I think about such ordinary things. I took a shower this morning and used almond soap, which I love, and Jhirmak shampoo, and after I stepped out onto the thick soft vanilla colored mat, I dusted myself with Anais Anais
powder. I blew my hair dry until it felt the way the powder smelled: cloudy and pretty.
Her father thinks Jennie may have had a hundred dollars cash. It has to be gone by now. So what is Jennie using for soap and toothpaste? Where is Jennie sleeping? What is Jennie eating? When it’s dark, on this February night, and icy cold, and snowing, where will Jennie be?
Downstairs my mother was yelling good-bye because she had to leave for work. I raced down with just my towel on to kiss her good-bye, and I said, “While you’re in New York, keep an eye out for Jennie.”
My mother sighed. “I don’t envy the Quints. I went over to see them last night, and they have just about collapsed. You know, their whole lives were wrapped up in that girl. And this is how she repays them!

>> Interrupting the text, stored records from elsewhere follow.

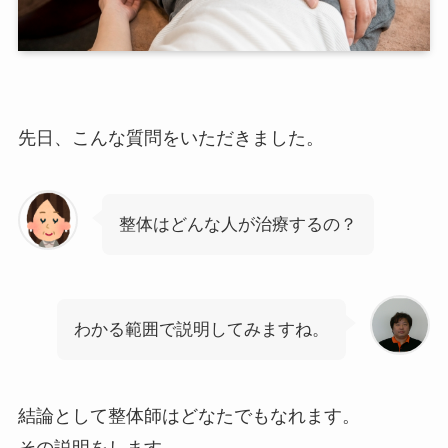
先日、こんな質問をいただきました。
整体はどんな人が治療するの？
わかる範囲で説明してみますね。
結論として整体師はどなたでもなれます。
その説明をします。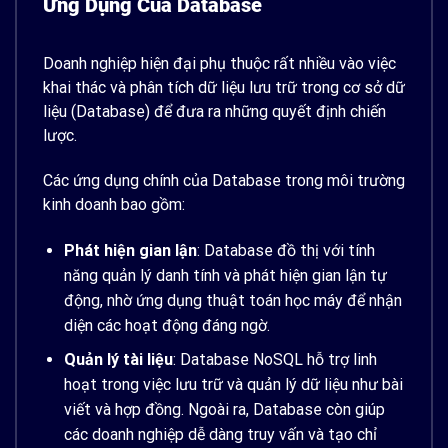
Ứng Dụng Của Database
Doanh nghiệp hiện đại phụ thuộc rất nhiều vào việc
khai thác và phân tích dữ liệu lưu trữ trong cơ sở dữ
liệu (Database) để đưa ra những quyết định chiến
lược.
Các ứng dụng chính của Database trong môi trường
kinh doanh bao gồm:
Phát hiện gian lận
: Database đồ thị với tính
năng quản lý danh tính và phát hiện gian lận tự
động, nhờ ứng dụng thuật toán học máy để nhận
diện các hoạt động đáng ngờ.
Quản lý tài liệu
: Database NoSQL hỗ trợ linh
hoạt trong việc lưu trữ và quản lý dữ liệu như bài
viết và hợp đồng. Ngoài ra, Database còn giúp
các doanh nghiệp dễ dàng truy vấn và tạo chỉ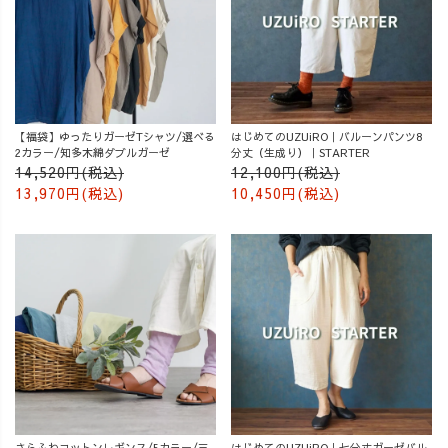
【福袋】ゆったりガーゼTシャツ/選べる
はじめてのUZUiRO｜バルーンパンツ8
2カラー/知多木綿ダブルガーゼ
分丈（生成り）｜STARTER
14,520円(税込)
12,100円(税込)
13,970円(税込)
10,450円(税込)
さらふわコットンレギンス/5カラー/三
はじめてのUZUiRO｜七分丈ガーゼバル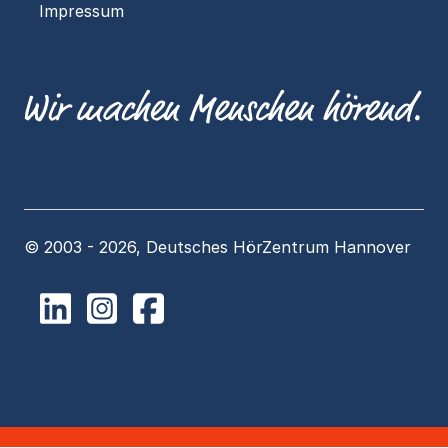
Impressum
© 2003 - 2026, Deutsches HörZentrum Hannover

By slapping them in the face.”
I’m always surprised by the parents’ point of view. I guess Jennie did slap them in the face—but oh, how we slapped her first! Especially me.

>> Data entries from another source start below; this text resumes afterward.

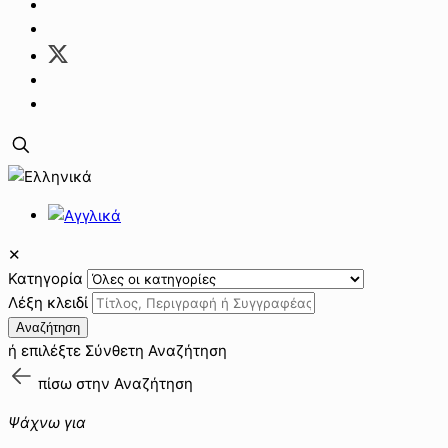
✕
Κατηγορία
Λέξη κλειδί
Αναζήτηση
ή επιλέξτε
Σύνθετη Αναζήτηση
πίσω στην
Αναζήτηση
Ψάχνω για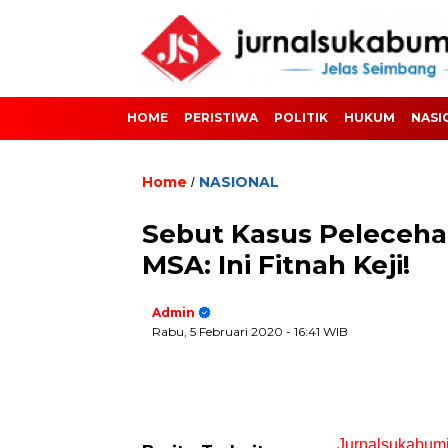
HOME
PERISTIWA
POLITIK
HUKUM
NASI
Home
NASIONAL
/
Sebut Kasus Pelecehan
MSA: Ini Fitnah Keji!
Admin
Rabu, 5 Februari 2020
- 16:41 WIB
Jurnalsukabum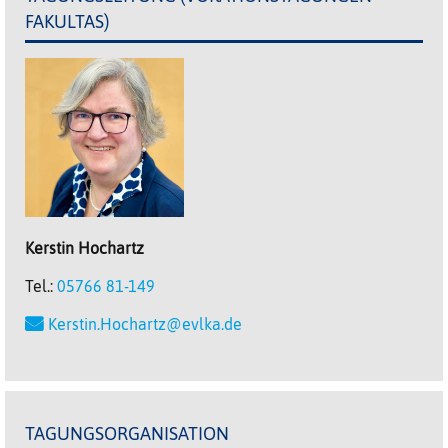
FAKULTAS)
Kerstin
Hochartz
Tel.:
05766 81-149
Kerstin.Hochartz@evlka.de
TAGUNGSORGANISATION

“Mom, it’s been six days. How is she keeping her hair clean, do you suppose? Jennie always liked to wash her hair every other night.”
“You just have to hope she’ll come to her senses,” said my mother, dashing out the door. It was sleeting. But maybe Jennie had taken a bus to Florida. Or California. Maybe she was already waitressing in Miami. Oh, Jennie, don’t throw away all that you are! All that you could be!
Come to your senses, Jennie!
It’s like calling a duck, you know? Here, duck, duck, duck, duck! I have some stale bread for you! Come to your bread!
Here, Jennie, Jennie, Jennie! Come to your senses!